Later in 1911, male voters approved full women's suffrage.

The same year, Nacke pushed for the inclusion of Socialist women into Socialist labor groups, which were often gender-exclusive. She called for legislation that would protect wage-earning women. She challenged the California State Federation of Labor's failure to approach women workers in their campaigns, stating that only a few women served as delegates to the organization's conferences. Nacke again preached the importance of cross-gender solidarity.
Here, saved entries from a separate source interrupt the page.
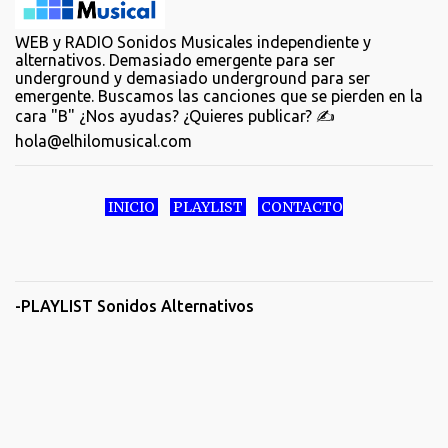
WEB y RADIO Sonidos Musicales independiente y
alternativos. Demasiado emergente para ser
underground y demasiado underground para ser
emergente. Buscamos las canciones que se pierden en la
cara "B" ¿Nos ayudas? ¿Quieres publicar? ✍️
hola@elhilomusical.com
INICIO
PLAYLIST
CONTACTO
-PLAYLIST Sonidos Alternativos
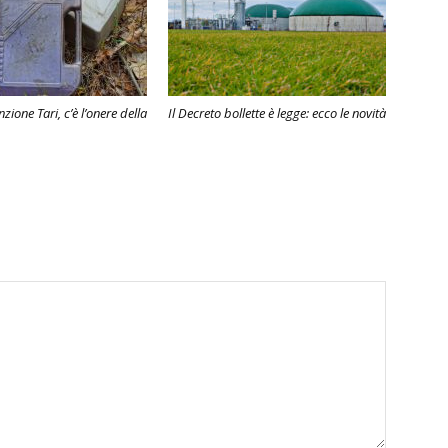
nzione Tari, c’è l’onere della
Il Decreto bollette è legge: ecco le novità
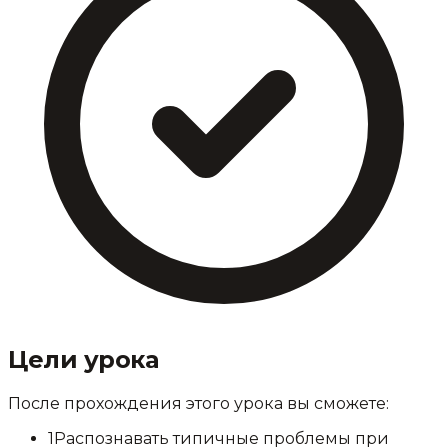
Цели урока
После прохождения этого урока вы сможете:
1
Распознавать типичные проблемы при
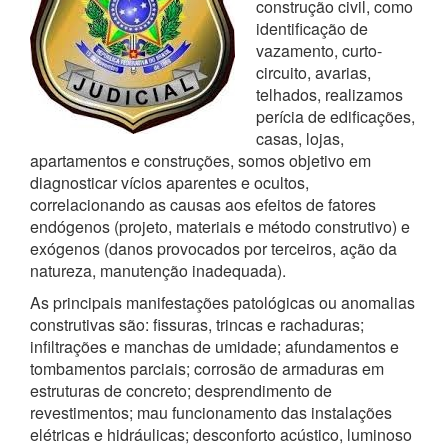
construção civil, como
identificação de
vazamento, curto-
circuito, avarias,
telhados, realizamos
perícia de edificações,
casas, lojas,
apartamentos e construções, somos objetivo em
diagnosticar vícios aparentes e ocultos,
correlacionando as causas aos efeitos de fatores
endógenos (projeto, materiais e método construtivo) e
exógenos (danos provocados por terceiros, ação da
natureza, manutenção inadequada).
As principais manifestações patológicas ou anomalias
construtivas são: fissuras, trincas e rachaduras;
infiltrações e manchas de umidade; afundamentos e
tombamentos parciais; corrosão de armaduras em
estruturas de concreto; desprendimento de
revestimentos; mau funcionamento das instalações
elétricas e hidráulicas; desconforto acústico, luminoso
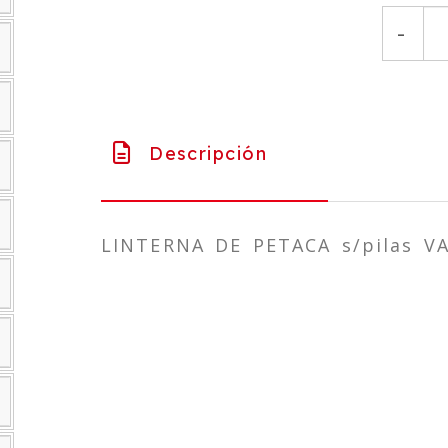
-
Descripción
LINTERNA DE PETACA s/pilas V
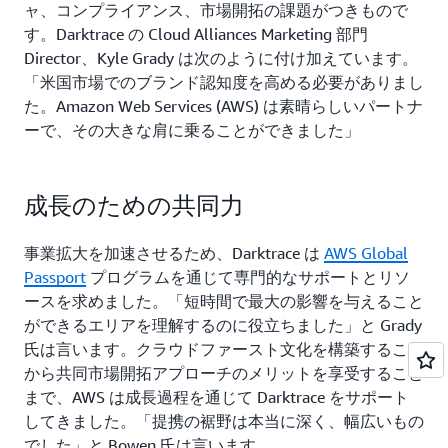
ャ、コンプライアンス、市場開拓の課題がつきもので
す。Darktrace の Cloud Alliances Marketing 部門
Director、Kyle Grady は次のように付け加えています。
「米国市場でのブランド認知度を高める必要がありまし
た。Amazon Web Services (AWS) は素晴らしいパートナ
ーで、その大きな肩に乗ることができました」
成長のための共同力
事業拡大を加速させるため、Darktrace は
AWS Global
Passport
プログラムを通じて専門的なサポートとリソ
ースを求めました。「短時間で最大の影響を与えること
ができるエリアを理解するのに役立ちました」と Grady
氏は言います。クラウドファースト文化を構築すること
から共同市場開拓アプローチのメリットを享受すること
まで、AWS は成長過程を通じて Darktrace をサポート
してきました。「提携の裾野は本当に深く、幅広いもの
でした」と Bowen 氏は言います。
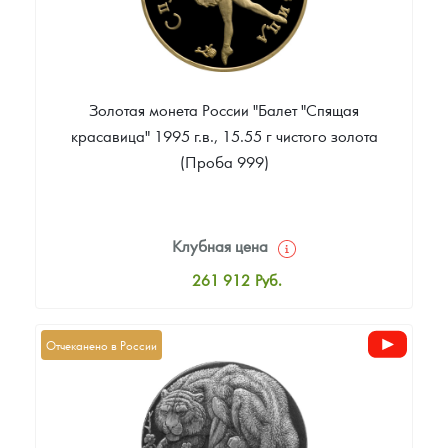
Золотая монета России "Балет "Спящая
красавица" 1995 г.в., 15.55 г чистого золота
(Проба 999)
Клубная цена
261 912
Руб.
Стандартная цена
263 770
Руб.
Отчеканено в России
Цена выкупа
Звоните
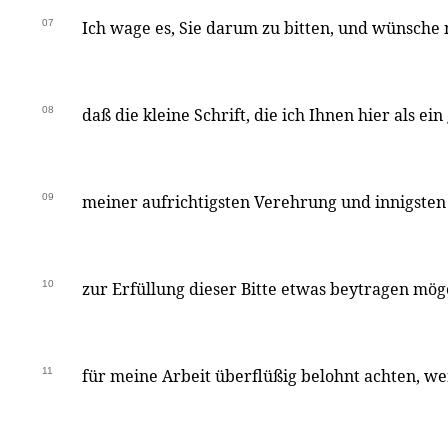
07
Ich wage es, Sie darum zu bitten, und wünsche n
08
daß die kleine Schrift, die ich Ihnen hier als e
09
meiner aufrichtigsten Verehrung und innigsten
10
zur Erfüllung dieser Bitte etwas beytragen mö
11
für meine Arbeit überflüßig belohnt achten, 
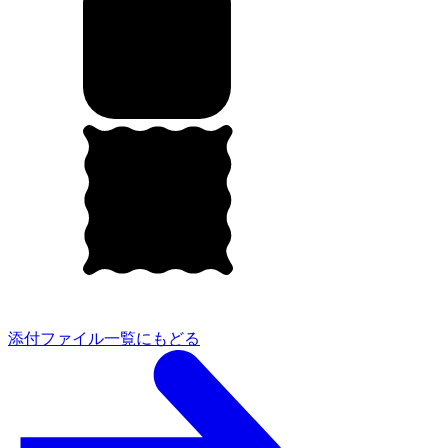
添付ファイル一覧にもどる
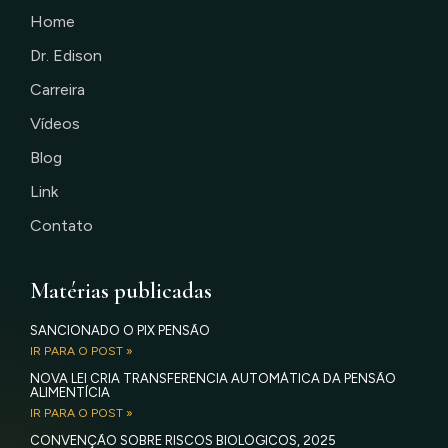
Home
Dr. Edison
Carreira
Vídeos
Blog
Link
Contato
Matérias publicadas
SANCIONADO O PIX PENSÃO
IR PARA O POST »
NOVA LEI CRIA TRANSFERÊNCIA AUTOMÁTICA DA PENSÃO
ALIMENTÍCIA
IR PARA O POST »
CONVENÇÃO SOBRE RISCOS BIOLÓGICOS, 2025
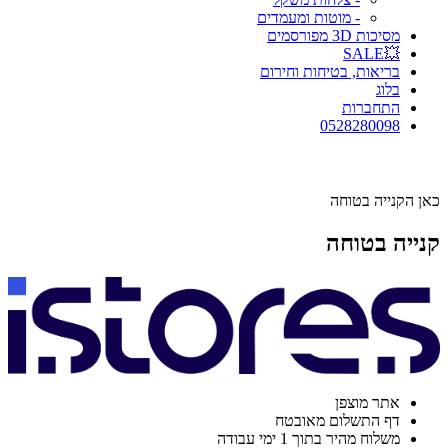
- מוטות ומעמדים
מסיכות 3D מפורסמים
💥SALE
בריאות, בטיחות וחירום
בלוג
התחברות
0528280098
כאן הקנייה בטוחה
קנייה בטוחה
אתר מוצפן
דף התשלום מאובטח
משלוח מהיר בתוך 1 ימי עבודה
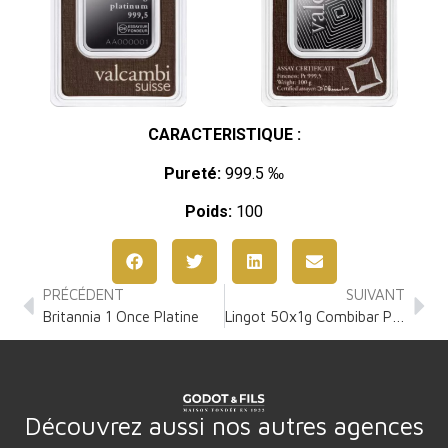
CARACTERISTIQUE :
Pureté:
999.5 ‰
Poids:
100
PRÉCÉDENT
SUIVANT
Britannia 1 Once Platine
Lingot 50x1g Combibar Platine
Découvrez aussi nos autres agences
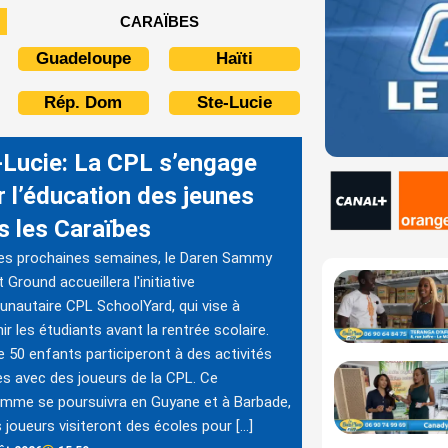
CARAÏBES
Guadeloupe
Haïti
Rép. Dom
Ste-Lucie
-Lucie: La CPL s’engage
r l’éducation des jeunes
s les Caraïbes
es prochaines semaines, le Daren Sammy
 Ground accueillera l'initiative
autaire CPL SchoolYard, qui vise à
ir les étudiants avant la rentrée scolaire.
e 50 enfants participeront à des activités
es avec des joueurs de la CPL. Ce
mme se poursuivra en Guyane et à Barbade,
 joueurs visiteront des écoles pour […]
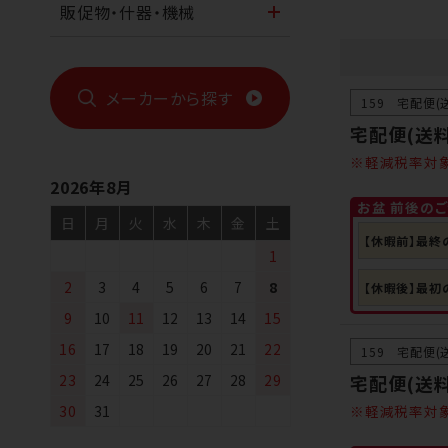
販促物・什器・機械
メーカーから探す
159 宅配便(
宅配便(送料
軽減税率対
2026年8月
お盆 前後の
日
月
火
水
木
金
土
【休暇前】最終
1
2
3
4
5
6
7
8
【休暇後】最初
9
10
11
12
13
14
15
16
17
18
19
20
21
22
159 宅配便(
宅配便(送料
23
24
25
26
27
28
29
軽減税率対
30
31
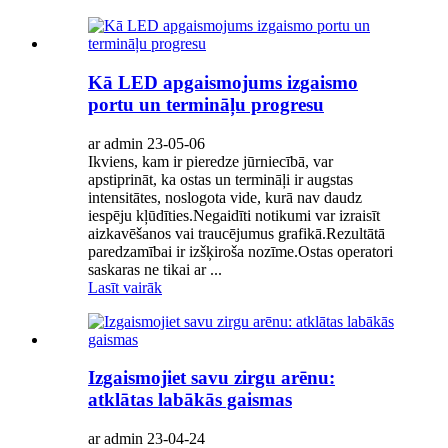
Kā LED apgaismojums izgaismo
portu un termināļu progresu
ar admin 23-05-06
Ikviens, kam ir pieredze jūrniecībā, var
apstiprināt, ka ostas un termināļi ir augstas
intensitātes, noslogota vide, kurā nav daudz
iespēju kļūdīties.Negaidīti notikumi var izraisīt
aizkavēšanos vai traucējumus grafikā.Rezultātā
paredzamībai ir izšķiroša nozīme.Ostas operatori
saskaras ne tikai ar ...
Lasīt vairāk
Izgaismojiet savu zirgu arēnu:
atklātas labākās gaismas
ar admin 23-04-24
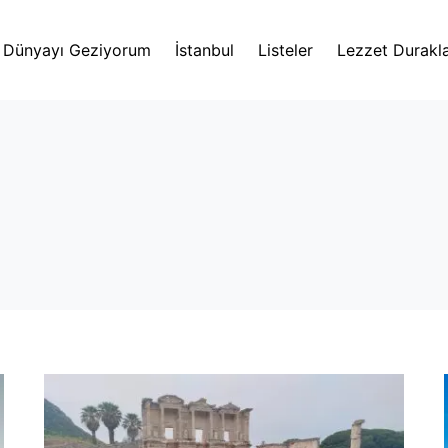
Dünyayı Geziyorum
İstanbul
Listeler
Lezzet Durakla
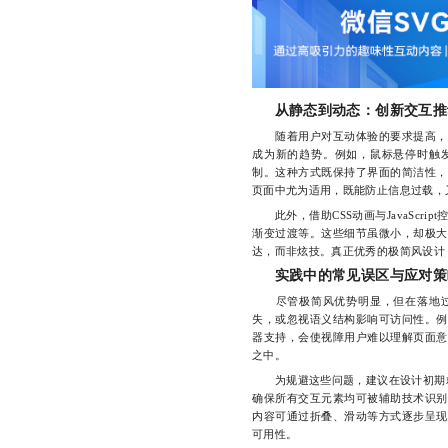
从静态到动态：创新交互推
随着用户对互动体验的要求提高，
成为新的趋势。例如，鼠标悬停时触发
制。这种方式既保持了界面的简洁性，
页面中尤为适用，既能防止信息过载，
此外，借助CSS动画与JavaScr
渐变过渡等。这些细节虽微小，却极大
达，而非炫技。真正优秀的极简风设计
实践中的常见误区与应对策
尽管极简风优势明显，但在落地过
失，或忽视语义结构影响可访问性。例
器支持，会使视障用户难以理解页面意
之中。
为规避这些问题，建议在设计初期就建
确保所有交互元素均可被辅助技术识别
内容可通过折叠、滑动等方式逐步呈现
可用性。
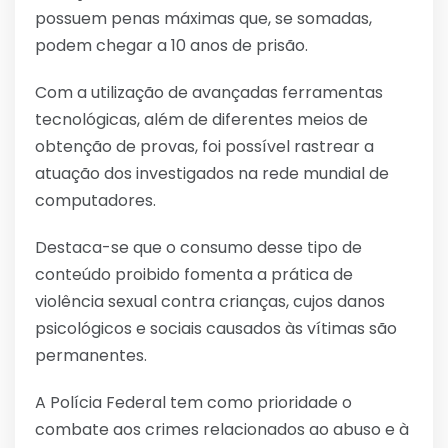
possuem penas máximas que, se somadas,
podem chegar a 10 anos de prisão.
Com a utilização de avançadas ferramentas
tecnológicas, além de diferentes meios de
obtenção de provas, foi possível rastrear a
atuação dos investigados na rede mundial de
computadores.
Destaca-se que o consumo desse tipo de
conteúdo proibido fomenta a prática de
violência sexual contra crianças, cujos danos
psicológicos e sociais causados às vítimas são
permanentes.
A Polícia Federal tem como prioridade o
combate aos crimes relacionados ao abuso e à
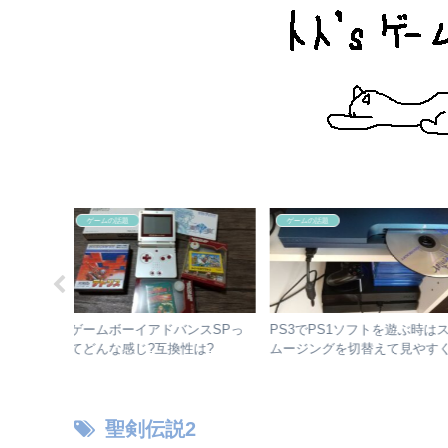
ゲームの話題
ゲームの話題
！PS1ソフ
DSで遊べるドラゴンクエスト
ゲームボーイアドバンスの
！
シリーズ GBA、3DS作品も紹
ブ方式とタイトル一覧！【
介！！
時参考用】
聖剣伝説2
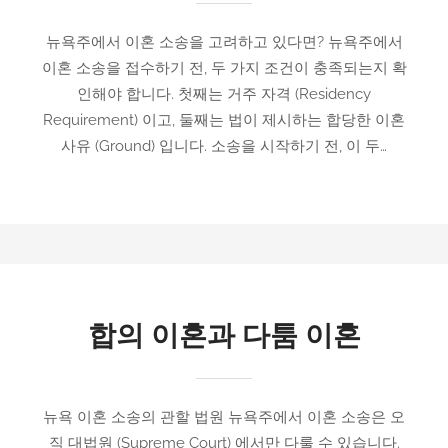
뉴욕주에서 이혼 소송을 고려하고 있다면? 뉴욕주에서
이혼 소송을 접수하기 전, 두 가지 조건이 충족되는지 확
인해야 합니다. 첫째는 거주 자격 (Residency
Requirement) 이고, 둘째는 법이 제시하는 합당한 이혼
사유 (Ground) 입니다. 소송을 시작하기 전, 이 두…
합의 이혼과 다툼 이혼
뉴욕 이혼 소송의 관할 법원 뉴욕주에서 이혼 소송은 오
직 대법원 (Supreme Court) 에서만 다룰 수 있습니다.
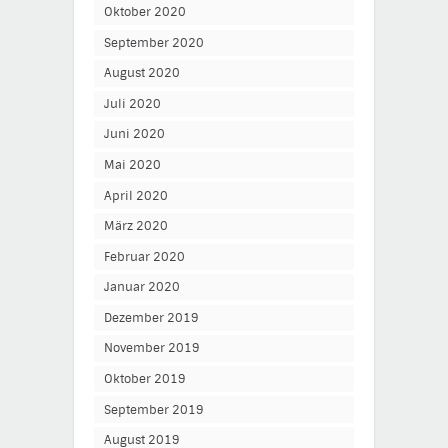
Oktober 2020
September 2020
August 2020
Juli 2020
Juni 2020
Mai 2020
April 2020
März 2020
Februar 2020
Januar 2020
Dezember 2019
November 2019
Oktober 2019
September 2019
August 2019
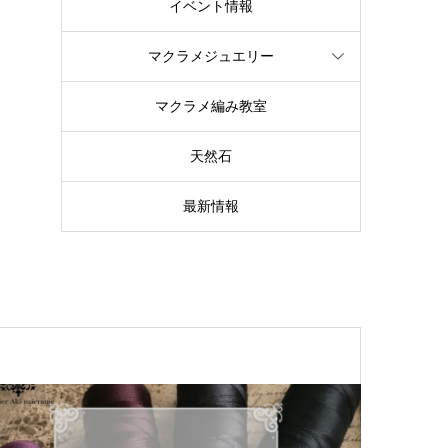
イベント情報
マクラメジュエリー
マクラメ編み教室
天然石
最新情報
Her efforts came to fruition on April 15, 1911, as the Central Labor Council held a parade to advocate for the eight-hour work day law for both men and women through downtown Los Angeles. Despite the passing of the law, Nacke found the legislation to be a failure due to its lack of inclusion of a set minimum wage rate for women.

Nacke helped found the nonpartisan Women's Wage League in April 1913. Although the initial plans of the League fizzled out, the city council did follow the path it laid out. They created a committee consisting of four men and two women, among them Frances Nacke, to determine a standard living wage for living in the city. The study eventually led to the governor signing a minimum-wage bill into law in 1913.

In 1914, Nacke helped organize a branch of the Women's Trade Union League (WTUL) in Los Angeles. The branch floundered initially with public female interest, but in early 1915 educational meetings on unemployment and finding employment attracted clubwomen to the struggling chapter. In the aftermath of these meetings, with the help of the Central Labor Council and the socialist city council member Fred Wheeler, the body created a committee dedicated to addressing the unemployment issue in Los Angeles. Later that year she continued her push for cross-class alliances, advocating the admission of female trade unions to the California Federation of Women's Clubs.

Nacke creatively and effectively contributed to the Los Angeles labor movement at Camp Aliso, a recreational camp for working women designed to offer "wholesome recreation." Local WTUL women found low cost, convenient vacations for other working women to escape the rigorous demands of the household and the workplace.

== Later years ==

By 1916 Nacke's direct involvement in cross-class, cross-gender aligning begin to dwindle. Instead she began to focus on consolidating and organizing the female presence in the labor movement. She served as the first chairperson of the Women's Central Committee during the 1920s, attempting to organize wage-earning women and the housewives of union men as the primary consumers in the labor households. Through "purchase power," Nacke argued that women could establish their influence by buying only goods from unionized businesses. In the late 1910s Nacke founded the Conference of Union Women of Southern California, a Women's Annex to the Labor Temple, and a Women's Committee within the Los Angeles Labor Council, furthering her efforts for a single unified working women's movement.

In the late 1920s and 1930s, Nacke shifted her energies on the issue of birth control. She became president of the Los Angeles chapter of the American Birth Control League, establishing one of the first clinics for birth control in the United States. She established the Mother's Clinic in Los Angeles, a health care facility specializing in family planning programs and women's health care. At the time, birth control was largely a middle class movement. Thus, with Nacke's working-class background and labor affiliations, her presence in the movement was most likely unusual. However, her stress on cross-class alliances did not diminish in her later years, still emphasizing the importance of women's cross-class alliances in a 1920 labor yearbook.

== Personal life ==

Nacke married fellow socialist and banker Primrose Noel in her early years in Los Angeles. They had one son together, Francis. Nacke's efforts in the labor movement diminished in the 1940s and 1950s largely due to Primrose's failing health. While taking care of her ailing husband, Noel remained a lifelong advocate for the Los Angeles Labor movement. Noel died on April 24, 1963.